Meine Augen sind rotgeweint, ich bin völlig ausgelutscht, und trotzdem bin ich der glücklichste Sechzehnjährige der Welt, weil es Hoffnung für mich gibt. Ich kann etwas tun, um alles wiedergutzumachen: Beatrice, Silvia, die Freunde, die Schule … Manchmal genügt ein Wort von jemandem, der an einen glaubt, um einen in die Welt zurückzuholen.
Ich singe laut vor mich hin, keine Ahnung was.
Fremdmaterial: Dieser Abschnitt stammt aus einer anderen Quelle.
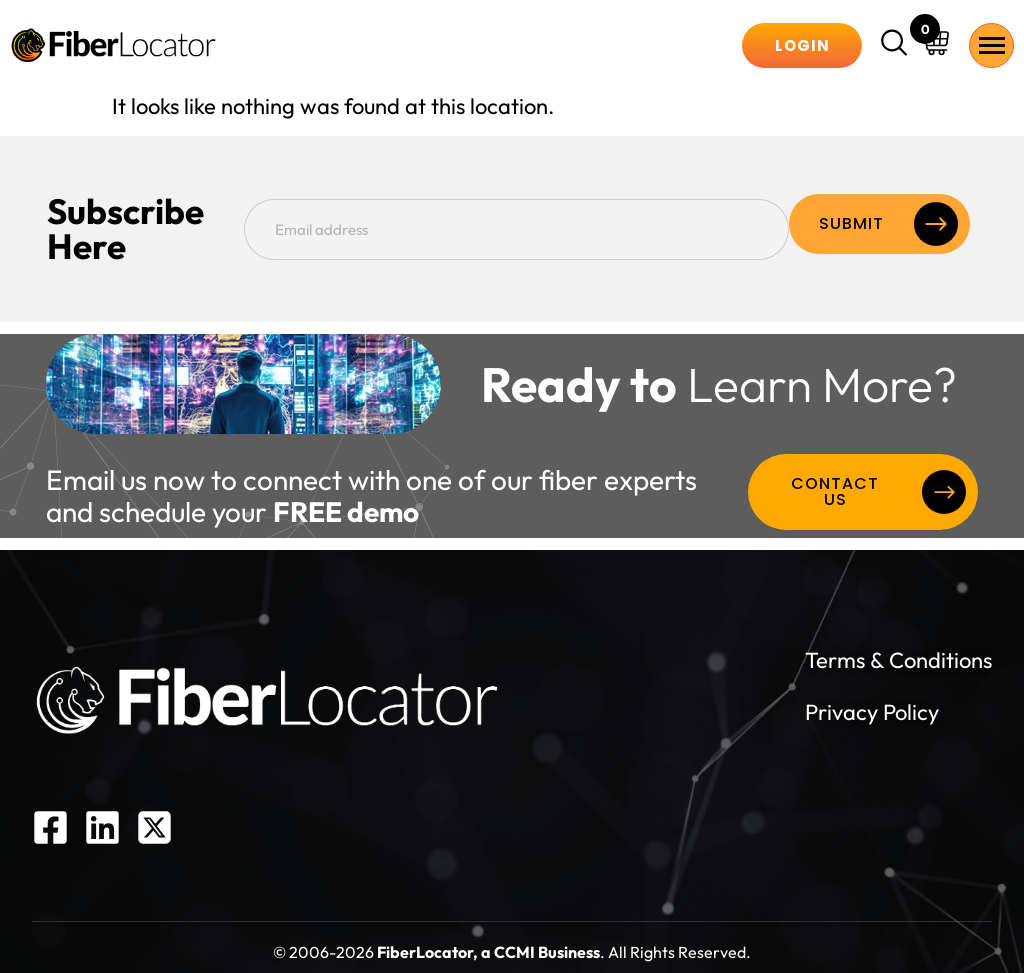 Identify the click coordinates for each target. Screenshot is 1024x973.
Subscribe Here (168, 224)
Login (802, 45)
Die Leute auf der Straße halten mich für irre, aber das ist mir wurscht, und sobald mir jemand begegnet, singe ich noch lauter und zwinge ihn, sich mit mir zu freuen.
Als ich singend und mit verheultem Gesicht wieder nach Hause komme, wirft meine Mutter meinem Vater einen fragenden Blick zu, und mein Vater schüttelt seufzend den Kopf. Wieso glauben Eltern eigentlich, nur wenn man normal rüberkommt, geht es einem gut?